To determine the levels of both drugs in unknown samples the subsequent two simultaneous equations derived from equation (1) are solved.

A1 = ar1Cr + an1 Cn (2)

A2 + ar2 Cr + an2 Cn (3)

Where, A1 = Absorbance of test sample at λ1, A2 = Absorbance of test sample at λ2, ar1 = Absorptivity of raloxifene at λ1 (289 nm), ar2 = Absorptivity of raloxifene at λ2 (284 nm), an1 = Absorptivity of naringin at λ1 (289 nm), an2 = Absorptivity of naringin at λ2 (284 nm), Cr = Concentration of raloxifene (to be determined), Cn = Concentration of naringin (to be determined).

The concentration of drugs r (RAL) and n (NAR) in sample solutions were determined by the simultaneous equation method using the following formula:

For estimation of raloxifene (Cr) = an1 A2 – an2 A1/ an1ar2 – an2 ar1 (4)
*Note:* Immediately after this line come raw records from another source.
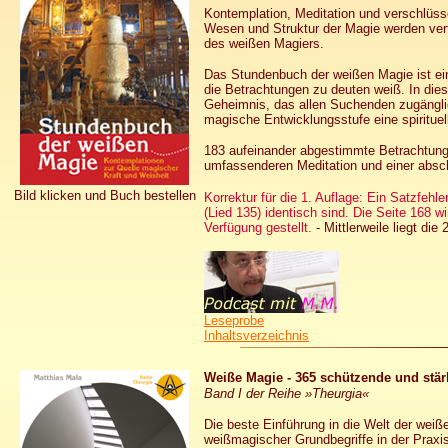
Kontemplation, Meditation und verschlüsse
Wesen und Struktur der Magie werden vertr
des weißen Magiers.
Das Stundenbuch der weißen Magie ist ein
die Betrachtungen zu deuten weiß. In diese
Geheimnis, das allen Suchenden zugänglich
magische Entwicklungsstufe eine spirituel
183 aufeinander abgestimmte Betrachtung
umfassenderen Meditation und einer absch
Bild klicken und Buch bestellen
Korrektur für die 1. Auflage: Ein Satzfeh
(Lied 135) identisch sind. Die Seite 168 
Verfügung gestellt.
-
Mittlerweile liegt die 
Leseprobe
Inhaltsverzeichnis
Weiße Magie - 365 schützende und stär
Band I der Reihe »Theurgia«
Die beste Einführung in die Welt der wei
weißmagischer Grundbegriffe in der Praxi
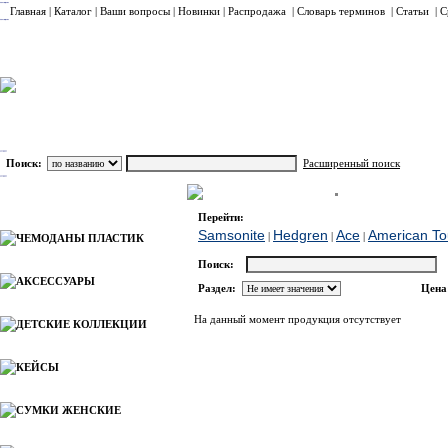
Главная
|
Каталог
|
Ваши вопросы
|
Новинки
|
Распродажа
|
Словарь терминов
|
Статьи
|
С
Поиск:
Расширенный поиск
СУМКИ СПОРТИВНЫЕ
Samsonite
Каталог
Перейти:
Samsonite
Hedgren
Ace
American Tou
|
|
|
ЧЕМОДАНЫ ПЛАСТИК
Поиск:
АКСЕССУАРЫ
Раздел:
Цена
На данный момент продукция отсутствует
ДЕТСКИЕ КОЛЛЕКЦИИ
КЕЙСЫ
СУМКИ ЖЕНСКИЕ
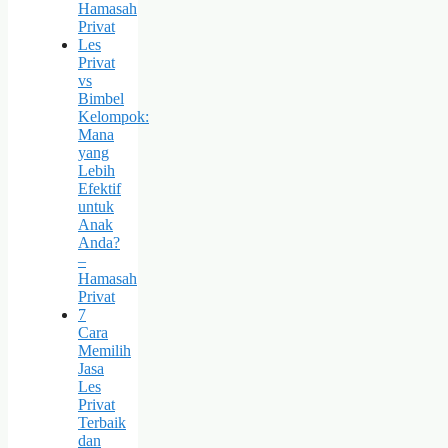
Hamasah
Privat
Les
Privat
vs
Bimbel
Kelompok:
Mana
yang
Lebih
Efektif
untuk
Anak
Anda?
–
Hamasah
Privat
7
Cara
Memilih
Jasa
Les
Privat
Terbaik
dan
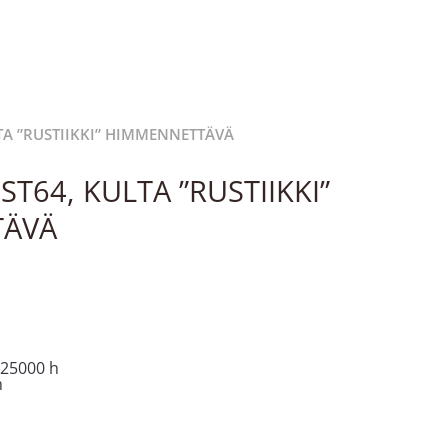
LTA ”RUSTIIKKI” HIMMENNETTÄVÄ
 ST64, KULTA ”RUSTIIKKI”
TÄVÄ
ä
: 25000 h
m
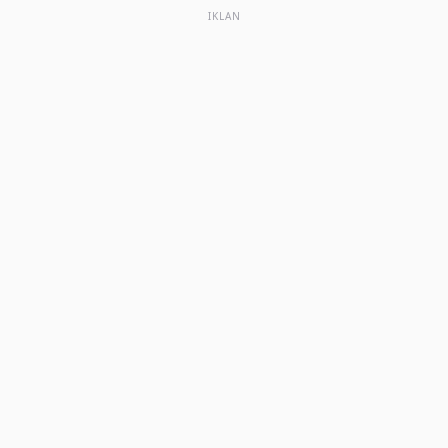
IKLAN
For estimation of naringin (Cn) = ar2 A1 – ar1 A2 / an1 ar2 – an2 ar1 (5)

Method validation:

For the validation of the developed method, the absorbance was measured for RAL and NAR in the concentration range of 2, 4, 6, 8, 10, 15, and 20μg/mlat 289nm and 284nm for both the RAL and NAR respectively. Calibration graphs were plotted for RAL at 289nm and NAR at 284nm at a concentration range of 2-20 μg/ml for both drugs are shown in Fig. 2.

Linearity and range:

To verify the linearity and range of both drugs, the diluted stock solutions of each drug was been used. The dilutions of raloxifene in the range of 2-20µg/ml were prepared and a calibration curve was plotted between the concentration and absorbance at 289 and 284nm, respectively. Similarly, dilutions of naringin stock solution in the range of 2-20µg/ml were prepared, and the calibration curves at 289 and 284nm were plotted separately.

Accuracy:

Three dilutions of the stock binary mixture solution were prepared to determine the developed method's accuracy. The developed method was then used to analyze these solutions with known concentrations. To verify the developed method's accuracy further, the pre-analyzed sample was spiked with an additional 50%, 100%, and 150% of the drug concentrations, and the binary mixtures were analyzed using the developed method.

Precision:

To verify the developed method's precision, three different dilutions of the stock mixture binary solution were made, and the method's precision (intra- and inter-day precision) was determined by determining the concentration levels of both drugs in the binary mixture. The method's precision and repeatability were determined by determining the concentrations of raloxifene and naringin in three different dilutions of stock mixture solution at three different times across the day. While the method's intermediate precision was assessed by determining the concentrations of raloxifene and naringin in three different dilutions of the binary mixture solution over three days.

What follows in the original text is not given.